The quiet set in and I fell into my reflective state.

I realized I had never been at the school during weekend. I was too basic to be part of any clubs, so I never frequented the school during closing hours, unlike the theater kids, who practically lived in the damn building. I sort of regretted it. I would have always loved to see the school while it slept. While the only light that got in was the light of the evening sun, rich, golden light that would hug the painted brick walls and creep into even the most obscure corners, be it only for an iota of a second. Light that was momentarily interrupted by a bird flying by, perhaps off the roof of the building. The light that crossed the same path day after wretched day, and would continue to glow long after I died, and John died.

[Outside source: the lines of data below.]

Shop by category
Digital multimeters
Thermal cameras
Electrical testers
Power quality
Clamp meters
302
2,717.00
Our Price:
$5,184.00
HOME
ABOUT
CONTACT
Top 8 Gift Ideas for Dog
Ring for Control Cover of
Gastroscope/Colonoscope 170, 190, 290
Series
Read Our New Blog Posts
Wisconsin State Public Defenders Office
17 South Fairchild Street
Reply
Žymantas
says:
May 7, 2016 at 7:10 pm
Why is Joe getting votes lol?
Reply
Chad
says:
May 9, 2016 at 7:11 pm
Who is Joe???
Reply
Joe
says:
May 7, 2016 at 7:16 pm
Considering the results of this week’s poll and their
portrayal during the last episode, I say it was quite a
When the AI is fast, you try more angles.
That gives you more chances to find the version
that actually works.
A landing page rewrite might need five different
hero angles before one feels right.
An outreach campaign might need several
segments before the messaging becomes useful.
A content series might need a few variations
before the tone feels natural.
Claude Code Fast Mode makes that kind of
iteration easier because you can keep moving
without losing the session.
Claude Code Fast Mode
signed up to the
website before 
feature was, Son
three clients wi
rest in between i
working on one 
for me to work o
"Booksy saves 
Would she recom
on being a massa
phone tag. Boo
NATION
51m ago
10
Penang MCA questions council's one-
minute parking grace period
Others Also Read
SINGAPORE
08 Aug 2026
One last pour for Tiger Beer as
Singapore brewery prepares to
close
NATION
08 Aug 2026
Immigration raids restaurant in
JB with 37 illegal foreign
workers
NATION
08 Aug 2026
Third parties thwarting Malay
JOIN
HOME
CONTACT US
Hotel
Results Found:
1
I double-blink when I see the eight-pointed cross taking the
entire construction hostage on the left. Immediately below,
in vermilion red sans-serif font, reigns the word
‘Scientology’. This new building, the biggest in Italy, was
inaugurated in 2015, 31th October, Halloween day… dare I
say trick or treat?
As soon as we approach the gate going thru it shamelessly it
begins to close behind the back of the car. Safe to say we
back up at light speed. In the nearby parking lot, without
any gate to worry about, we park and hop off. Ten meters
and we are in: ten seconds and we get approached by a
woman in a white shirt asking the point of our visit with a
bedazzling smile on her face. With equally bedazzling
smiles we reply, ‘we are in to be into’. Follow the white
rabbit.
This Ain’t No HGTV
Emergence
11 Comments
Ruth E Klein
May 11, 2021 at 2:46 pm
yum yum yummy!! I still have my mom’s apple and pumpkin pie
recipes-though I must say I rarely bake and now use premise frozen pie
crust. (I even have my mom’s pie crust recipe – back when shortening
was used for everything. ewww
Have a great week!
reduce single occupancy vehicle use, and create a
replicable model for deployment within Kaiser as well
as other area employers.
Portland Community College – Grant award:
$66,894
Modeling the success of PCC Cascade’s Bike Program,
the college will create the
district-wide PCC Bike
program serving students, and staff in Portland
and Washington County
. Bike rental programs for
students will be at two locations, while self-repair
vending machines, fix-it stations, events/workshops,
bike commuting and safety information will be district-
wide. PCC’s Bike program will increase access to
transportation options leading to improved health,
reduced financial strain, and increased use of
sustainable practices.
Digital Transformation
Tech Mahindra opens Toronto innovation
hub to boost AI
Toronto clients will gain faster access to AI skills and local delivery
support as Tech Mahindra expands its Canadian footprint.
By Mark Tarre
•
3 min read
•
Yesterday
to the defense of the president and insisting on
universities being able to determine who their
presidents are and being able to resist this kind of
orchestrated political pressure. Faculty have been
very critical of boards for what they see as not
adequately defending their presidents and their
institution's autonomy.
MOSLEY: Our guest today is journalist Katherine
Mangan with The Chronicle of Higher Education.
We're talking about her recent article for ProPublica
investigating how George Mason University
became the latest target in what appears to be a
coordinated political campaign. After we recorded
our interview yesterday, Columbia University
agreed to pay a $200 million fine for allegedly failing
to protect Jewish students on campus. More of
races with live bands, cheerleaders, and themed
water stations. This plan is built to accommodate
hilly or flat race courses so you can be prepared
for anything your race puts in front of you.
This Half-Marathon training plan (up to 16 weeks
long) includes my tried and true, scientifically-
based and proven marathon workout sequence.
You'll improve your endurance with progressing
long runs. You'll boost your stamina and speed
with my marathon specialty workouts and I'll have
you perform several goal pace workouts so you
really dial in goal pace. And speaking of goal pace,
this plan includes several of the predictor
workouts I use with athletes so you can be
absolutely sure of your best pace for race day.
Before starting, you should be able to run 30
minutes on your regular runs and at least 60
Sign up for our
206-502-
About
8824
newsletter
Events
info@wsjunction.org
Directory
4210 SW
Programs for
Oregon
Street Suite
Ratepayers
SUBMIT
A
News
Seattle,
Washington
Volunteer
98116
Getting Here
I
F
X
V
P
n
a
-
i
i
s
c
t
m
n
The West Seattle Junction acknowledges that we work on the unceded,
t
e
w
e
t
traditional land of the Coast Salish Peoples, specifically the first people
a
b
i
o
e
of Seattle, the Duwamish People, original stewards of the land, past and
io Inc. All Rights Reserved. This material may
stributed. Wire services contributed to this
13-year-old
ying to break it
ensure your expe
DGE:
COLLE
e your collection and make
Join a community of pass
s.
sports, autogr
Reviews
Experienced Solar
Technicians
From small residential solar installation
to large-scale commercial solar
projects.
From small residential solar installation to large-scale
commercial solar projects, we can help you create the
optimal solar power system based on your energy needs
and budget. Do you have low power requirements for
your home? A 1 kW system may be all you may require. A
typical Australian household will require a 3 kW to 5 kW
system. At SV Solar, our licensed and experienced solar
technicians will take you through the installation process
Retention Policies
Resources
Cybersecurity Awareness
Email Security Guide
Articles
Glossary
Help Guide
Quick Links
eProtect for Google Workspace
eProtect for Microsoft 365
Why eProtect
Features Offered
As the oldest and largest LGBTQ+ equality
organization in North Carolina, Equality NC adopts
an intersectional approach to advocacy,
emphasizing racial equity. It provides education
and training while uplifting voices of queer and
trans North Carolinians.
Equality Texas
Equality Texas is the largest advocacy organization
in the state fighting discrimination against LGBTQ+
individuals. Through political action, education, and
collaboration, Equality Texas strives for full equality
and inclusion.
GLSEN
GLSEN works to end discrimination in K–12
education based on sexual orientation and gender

A silent but visceral emotion flooded my body. 

I didn't want to die.

I didn't want to die! 

I wasn't ready to go yet!

I want to be eternal like the sun.

"Y/N?" John asked, snapping me out of my sickening mindset. 

"What?" I asked, asunder.

"What about this?"

He held up a pair of juvenile yellow craft scissors.

"What the fuck am I supposed to do with that?" I asked.

"I just thought.."

"No John..I know," I said, not wanting to comply to what he was insinuating. "If that's the only thing...I guess it'll do."

The fear really started to amp up now. 

"Wait-" I said, backing up. "How do you wanna go about this?"